Bir girdi ve bir çıktıya sahip bir birim için etkinlik değeri girdi ve çıktının oranlanması ile hesaplanır. Gelişmiş organizasyonlarda ise girdi ve çıktı sayısındaki farklılıktan dolayı etkinlik değeri ağırlıklı girdi ve ağırlıklı çıktının toplamı ile ölçülebilir. Bu konuyla ilgili olarak Farrell’in 1957’de ortaya koyduğu çalışma başlangıç çalışması olarak ele alınır. Daha sonra Charnes, Cooper ve Rhodes 1978 yılında CCR modeli adı altında yaptıkları çalışma ile VZA tekniğinin ilerlemesine katkı sağlamıştır. 1984 yılında ise bu teknik Banker, Charnes, Cooper tarafından BCC model olarak farklılaştırılarak ölçeğe göre değişken getiri varsayımını getirmiştir. Böylece, karar verme birimlerinin etkinlik değerlerinin hesaplanması sağlanmıştır (Atan, 2005, s.12-14). VZA tekniğinin etkinlik ölçme biçimi aşağıdaki gibi özetlenebilir (Baysal ve diğ., 2004, s.438):

Gözlem kümesi içinde en az girdiyi kullanarak en çok çıktıyı elde eden en iyi gözlemler sınır olarak belirlenir.

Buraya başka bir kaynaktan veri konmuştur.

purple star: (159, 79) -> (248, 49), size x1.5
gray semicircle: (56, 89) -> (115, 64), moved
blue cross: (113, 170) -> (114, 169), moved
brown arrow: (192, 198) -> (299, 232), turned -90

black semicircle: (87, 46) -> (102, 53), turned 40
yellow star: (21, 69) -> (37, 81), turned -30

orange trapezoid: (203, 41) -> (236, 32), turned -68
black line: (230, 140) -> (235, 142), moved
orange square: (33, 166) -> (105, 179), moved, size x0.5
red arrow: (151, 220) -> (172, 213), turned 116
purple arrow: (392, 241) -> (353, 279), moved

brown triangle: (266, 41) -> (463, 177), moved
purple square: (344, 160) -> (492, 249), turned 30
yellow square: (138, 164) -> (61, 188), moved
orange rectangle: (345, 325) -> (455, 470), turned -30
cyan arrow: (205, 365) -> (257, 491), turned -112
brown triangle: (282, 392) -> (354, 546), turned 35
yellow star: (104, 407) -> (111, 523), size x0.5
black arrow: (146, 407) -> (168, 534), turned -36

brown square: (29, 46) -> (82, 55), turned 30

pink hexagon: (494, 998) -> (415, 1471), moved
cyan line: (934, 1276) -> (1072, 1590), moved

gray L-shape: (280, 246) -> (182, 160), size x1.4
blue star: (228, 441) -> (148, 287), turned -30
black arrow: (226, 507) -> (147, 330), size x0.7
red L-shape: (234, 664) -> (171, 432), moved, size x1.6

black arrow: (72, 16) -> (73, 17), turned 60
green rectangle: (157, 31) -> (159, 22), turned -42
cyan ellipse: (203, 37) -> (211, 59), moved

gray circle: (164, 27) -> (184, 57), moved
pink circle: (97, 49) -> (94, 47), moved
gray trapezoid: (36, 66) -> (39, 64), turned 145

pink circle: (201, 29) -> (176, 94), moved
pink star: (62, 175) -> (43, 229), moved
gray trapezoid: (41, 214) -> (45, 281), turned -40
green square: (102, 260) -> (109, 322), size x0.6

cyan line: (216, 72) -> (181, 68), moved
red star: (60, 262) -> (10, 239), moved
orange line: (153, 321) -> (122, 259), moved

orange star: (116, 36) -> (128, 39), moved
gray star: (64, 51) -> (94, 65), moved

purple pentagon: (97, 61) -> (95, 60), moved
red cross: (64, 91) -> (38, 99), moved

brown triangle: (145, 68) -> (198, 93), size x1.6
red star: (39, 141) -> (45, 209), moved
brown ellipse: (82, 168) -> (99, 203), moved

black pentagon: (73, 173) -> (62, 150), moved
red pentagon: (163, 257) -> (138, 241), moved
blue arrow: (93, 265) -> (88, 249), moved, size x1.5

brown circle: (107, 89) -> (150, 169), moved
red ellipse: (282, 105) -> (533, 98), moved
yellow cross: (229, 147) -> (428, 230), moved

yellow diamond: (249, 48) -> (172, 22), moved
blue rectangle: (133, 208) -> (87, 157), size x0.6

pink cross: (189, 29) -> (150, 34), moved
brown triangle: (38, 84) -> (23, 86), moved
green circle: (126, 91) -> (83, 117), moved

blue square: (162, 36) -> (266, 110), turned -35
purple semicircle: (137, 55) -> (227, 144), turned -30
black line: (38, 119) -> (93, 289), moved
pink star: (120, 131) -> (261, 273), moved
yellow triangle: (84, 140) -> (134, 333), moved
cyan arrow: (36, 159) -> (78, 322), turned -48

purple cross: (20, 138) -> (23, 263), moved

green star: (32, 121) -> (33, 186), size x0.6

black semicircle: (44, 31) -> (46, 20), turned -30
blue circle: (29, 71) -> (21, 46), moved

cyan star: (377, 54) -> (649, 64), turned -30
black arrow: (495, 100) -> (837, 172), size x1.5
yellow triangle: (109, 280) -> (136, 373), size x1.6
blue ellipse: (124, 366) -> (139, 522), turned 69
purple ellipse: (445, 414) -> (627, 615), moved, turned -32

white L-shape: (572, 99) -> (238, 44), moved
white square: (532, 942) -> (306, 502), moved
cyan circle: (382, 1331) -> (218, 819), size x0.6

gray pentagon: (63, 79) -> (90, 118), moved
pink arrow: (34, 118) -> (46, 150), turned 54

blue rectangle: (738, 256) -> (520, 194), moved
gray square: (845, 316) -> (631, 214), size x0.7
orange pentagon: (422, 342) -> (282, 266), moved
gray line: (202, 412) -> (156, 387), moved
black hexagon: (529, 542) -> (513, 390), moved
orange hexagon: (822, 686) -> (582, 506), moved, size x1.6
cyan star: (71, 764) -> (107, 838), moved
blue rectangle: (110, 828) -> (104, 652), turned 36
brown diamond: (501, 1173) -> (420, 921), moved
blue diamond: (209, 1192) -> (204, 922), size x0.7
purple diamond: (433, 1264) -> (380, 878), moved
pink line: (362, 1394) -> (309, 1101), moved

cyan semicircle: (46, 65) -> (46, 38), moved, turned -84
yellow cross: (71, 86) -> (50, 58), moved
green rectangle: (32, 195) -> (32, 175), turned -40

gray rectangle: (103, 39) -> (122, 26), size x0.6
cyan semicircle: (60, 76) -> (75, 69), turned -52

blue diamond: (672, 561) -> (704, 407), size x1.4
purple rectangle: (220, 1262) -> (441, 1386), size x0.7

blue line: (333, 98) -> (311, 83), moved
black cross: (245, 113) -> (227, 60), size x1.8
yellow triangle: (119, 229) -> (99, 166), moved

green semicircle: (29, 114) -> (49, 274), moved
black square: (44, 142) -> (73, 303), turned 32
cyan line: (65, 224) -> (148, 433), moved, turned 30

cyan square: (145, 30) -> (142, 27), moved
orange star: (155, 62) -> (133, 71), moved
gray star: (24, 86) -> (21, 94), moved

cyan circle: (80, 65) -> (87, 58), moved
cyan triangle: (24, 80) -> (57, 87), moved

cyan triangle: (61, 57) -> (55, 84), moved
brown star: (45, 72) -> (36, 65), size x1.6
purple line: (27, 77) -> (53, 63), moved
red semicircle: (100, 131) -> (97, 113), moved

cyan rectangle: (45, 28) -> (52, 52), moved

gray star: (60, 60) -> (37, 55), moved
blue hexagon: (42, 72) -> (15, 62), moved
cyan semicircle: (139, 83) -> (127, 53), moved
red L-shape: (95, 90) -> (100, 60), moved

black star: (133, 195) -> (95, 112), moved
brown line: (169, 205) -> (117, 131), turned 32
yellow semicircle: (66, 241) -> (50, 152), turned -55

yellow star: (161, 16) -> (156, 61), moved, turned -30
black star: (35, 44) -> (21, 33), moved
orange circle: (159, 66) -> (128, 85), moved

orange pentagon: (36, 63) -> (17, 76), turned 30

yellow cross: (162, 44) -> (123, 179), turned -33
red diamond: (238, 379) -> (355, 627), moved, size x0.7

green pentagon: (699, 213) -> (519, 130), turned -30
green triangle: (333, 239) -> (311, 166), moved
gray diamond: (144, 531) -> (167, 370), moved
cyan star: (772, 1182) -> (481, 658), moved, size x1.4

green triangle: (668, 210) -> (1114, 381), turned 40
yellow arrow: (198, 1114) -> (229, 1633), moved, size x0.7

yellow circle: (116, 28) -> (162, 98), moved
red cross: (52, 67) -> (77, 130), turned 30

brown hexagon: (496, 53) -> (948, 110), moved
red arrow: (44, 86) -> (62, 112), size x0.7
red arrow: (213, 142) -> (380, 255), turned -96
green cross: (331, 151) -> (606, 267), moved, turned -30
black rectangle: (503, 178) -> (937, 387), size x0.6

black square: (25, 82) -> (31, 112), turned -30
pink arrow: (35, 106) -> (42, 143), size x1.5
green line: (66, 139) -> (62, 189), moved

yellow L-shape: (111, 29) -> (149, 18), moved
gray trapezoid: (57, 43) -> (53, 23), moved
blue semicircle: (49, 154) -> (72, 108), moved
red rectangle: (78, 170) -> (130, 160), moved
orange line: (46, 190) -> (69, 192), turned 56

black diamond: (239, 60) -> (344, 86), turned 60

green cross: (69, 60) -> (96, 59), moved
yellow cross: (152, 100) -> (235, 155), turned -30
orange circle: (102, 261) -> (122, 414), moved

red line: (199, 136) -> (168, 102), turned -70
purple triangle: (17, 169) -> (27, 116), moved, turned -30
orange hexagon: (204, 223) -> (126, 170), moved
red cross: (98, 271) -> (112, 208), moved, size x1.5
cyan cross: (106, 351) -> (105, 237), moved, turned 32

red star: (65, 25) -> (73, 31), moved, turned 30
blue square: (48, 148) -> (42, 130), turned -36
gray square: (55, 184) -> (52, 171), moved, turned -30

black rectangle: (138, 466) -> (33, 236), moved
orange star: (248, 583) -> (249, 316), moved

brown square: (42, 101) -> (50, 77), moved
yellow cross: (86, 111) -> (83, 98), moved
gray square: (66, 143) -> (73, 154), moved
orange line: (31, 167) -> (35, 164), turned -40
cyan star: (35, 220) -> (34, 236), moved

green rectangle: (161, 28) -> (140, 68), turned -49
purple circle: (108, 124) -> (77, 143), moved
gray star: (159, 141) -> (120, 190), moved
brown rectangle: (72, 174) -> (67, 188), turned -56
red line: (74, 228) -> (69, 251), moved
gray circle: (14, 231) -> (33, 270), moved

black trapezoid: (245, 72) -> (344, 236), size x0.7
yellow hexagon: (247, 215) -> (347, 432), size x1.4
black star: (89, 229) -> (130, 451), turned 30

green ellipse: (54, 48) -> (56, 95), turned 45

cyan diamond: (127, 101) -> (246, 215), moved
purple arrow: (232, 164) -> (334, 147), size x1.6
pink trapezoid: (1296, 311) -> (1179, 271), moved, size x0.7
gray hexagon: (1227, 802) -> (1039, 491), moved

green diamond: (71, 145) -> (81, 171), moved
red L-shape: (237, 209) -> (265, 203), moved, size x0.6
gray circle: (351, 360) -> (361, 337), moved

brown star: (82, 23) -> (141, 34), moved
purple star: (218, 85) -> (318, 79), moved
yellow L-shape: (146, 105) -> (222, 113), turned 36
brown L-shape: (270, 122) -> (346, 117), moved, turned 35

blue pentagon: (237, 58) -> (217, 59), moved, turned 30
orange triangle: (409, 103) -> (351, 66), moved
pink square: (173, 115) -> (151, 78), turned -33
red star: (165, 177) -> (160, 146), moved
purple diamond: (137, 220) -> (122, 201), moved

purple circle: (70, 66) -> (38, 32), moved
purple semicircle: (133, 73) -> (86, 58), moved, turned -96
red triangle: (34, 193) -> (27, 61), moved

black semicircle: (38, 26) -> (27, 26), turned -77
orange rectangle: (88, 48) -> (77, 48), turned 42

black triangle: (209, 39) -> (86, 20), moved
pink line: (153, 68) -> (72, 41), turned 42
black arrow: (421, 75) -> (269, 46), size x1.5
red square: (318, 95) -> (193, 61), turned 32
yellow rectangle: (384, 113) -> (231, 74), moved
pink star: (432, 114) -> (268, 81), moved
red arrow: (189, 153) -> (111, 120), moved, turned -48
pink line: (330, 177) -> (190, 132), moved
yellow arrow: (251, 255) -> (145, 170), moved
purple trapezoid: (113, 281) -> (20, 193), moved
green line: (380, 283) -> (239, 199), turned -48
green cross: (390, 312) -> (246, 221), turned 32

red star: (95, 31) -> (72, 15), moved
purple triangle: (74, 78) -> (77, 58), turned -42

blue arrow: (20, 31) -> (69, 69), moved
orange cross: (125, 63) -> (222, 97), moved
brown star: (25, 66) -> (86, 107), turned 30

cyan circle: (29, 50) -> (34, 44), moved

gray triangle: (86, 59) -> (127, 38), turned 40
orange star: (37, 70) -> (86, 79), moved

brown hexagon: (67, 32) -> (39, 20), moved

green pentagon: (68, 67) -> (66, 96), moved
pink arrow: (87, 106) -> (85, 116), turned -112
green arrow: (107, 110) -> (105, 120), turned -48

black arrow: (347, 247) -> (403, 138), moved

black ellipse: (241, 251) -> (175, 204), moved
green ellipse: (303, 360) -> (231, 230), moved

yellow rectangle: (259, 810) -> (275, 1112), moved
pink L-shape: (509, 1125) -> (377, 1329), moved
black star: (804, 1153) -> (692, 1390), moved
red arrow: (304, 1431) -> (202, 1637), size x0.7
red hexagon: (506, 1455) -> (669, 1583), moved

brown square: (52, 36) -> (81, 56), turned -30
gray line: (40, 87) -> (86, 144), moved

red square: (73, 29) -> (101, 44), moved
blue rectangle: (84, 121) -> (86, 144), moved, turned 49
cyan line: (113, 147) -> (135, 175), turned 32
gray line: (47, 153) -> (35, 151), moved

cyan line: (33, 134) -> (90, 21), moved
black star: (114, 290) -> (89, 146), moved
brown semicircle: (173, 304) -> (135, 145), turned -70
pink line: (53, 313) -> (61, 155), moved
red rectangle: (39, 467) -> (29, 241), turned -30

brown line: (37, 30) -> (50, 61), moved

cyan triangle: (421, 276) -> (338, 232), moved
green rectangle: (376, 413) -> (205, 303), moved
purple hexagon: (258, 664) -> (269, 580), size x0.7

Belirlenen sınır referans olarak kabul edilir ve etkin olmayan karar verme birimlerinin bu sınıra olan uzaklığı belirlenir. Her KVB için modeller oluşturulup doğrusal programlama tekniği ile çözülür. Çözüm sonuçları ilgili karar verme birimlerinin etkinliğini belirler. Etkinlik değeri “1” olan KVB etkindir. “1”den farklı etkinlik değerine sahip KVB ise etkin değildir. Karar verme birimlerinin etkin olmayanlarını etkin hale getirebilmek için bu birimler referans kümesi içindeki etkin birimlere göre değerlendirilir.